The one many don’t understand is not being allowed to release them back into the wild to help the wild population. The reason is because it does the exact opposite. Captive desert tortoises carry a highly contagious disease that infects the wild population and kills them off in massive numbers. It would often kill the captive tortoise, but many receive veterinarian care for this problem. They are never cured, but they are stabilized, allowing the majority to live a comfortable and long life. Some captive tortoises are only carriers and never suffer from the symptoms. One simple reason a pet owner should not want to release a tortoise is because it, too, will most likely die in less than a year in the wild. All around, it is a big death sentence.

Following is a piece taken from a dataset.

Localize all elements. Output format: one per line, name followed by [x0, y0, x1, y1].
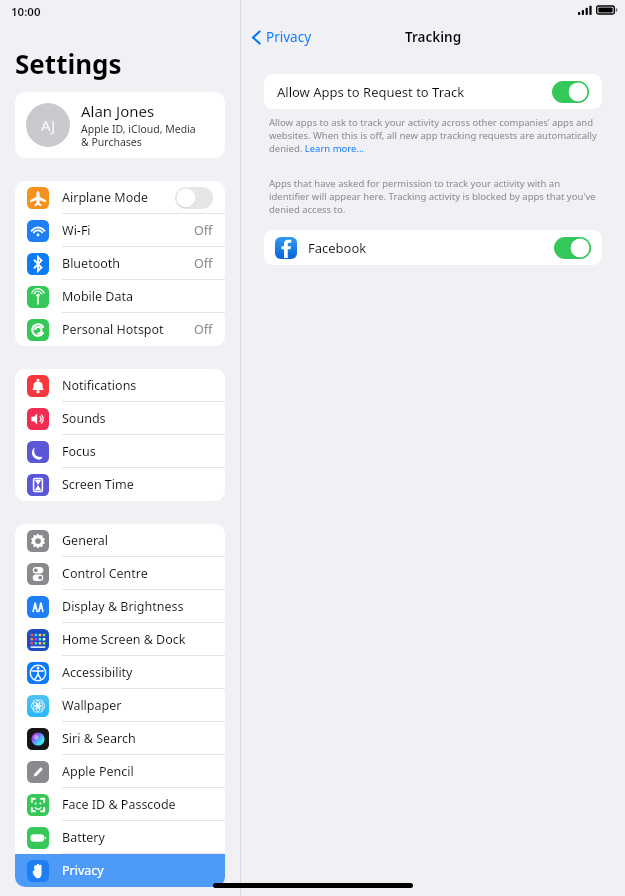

The goal of rescues and shelters today is to educate the general public. Here are a few tips. Glass tanks or aquariums are extremely harmful habitats for any tortoise at any size. Please research “tortoise table” if you are going to get a small tortoise and want to find out about proper, safe housing. Do not use your local grocery store to feed your tortoise full-time. Honestly, there is no Ralph’s in the Mojave Desert or the sub-Saharan region.
Bigger is always better when planning a habitat for one of these two tortoises. Naturally they are explorers and wanderers, needing exercise to maintain their health.
If you think you want red ear slider turtle, make sure you have a pond or that you don’t mind having a 200-gallon aquarium and the expense of it in your home long-term. Consider (legally) adopting a tortoise or turtle instead of buying one from a store or breeder. As long as there is a customer out there for them, these animals will continue to be overbred.
If someone is selling you something for a tortoise, ask yourself if it would be a naturally occurring thing where they come from in the wild.
Last, please do your research before getting any turtle or tortoise. It is a very long-term commitment.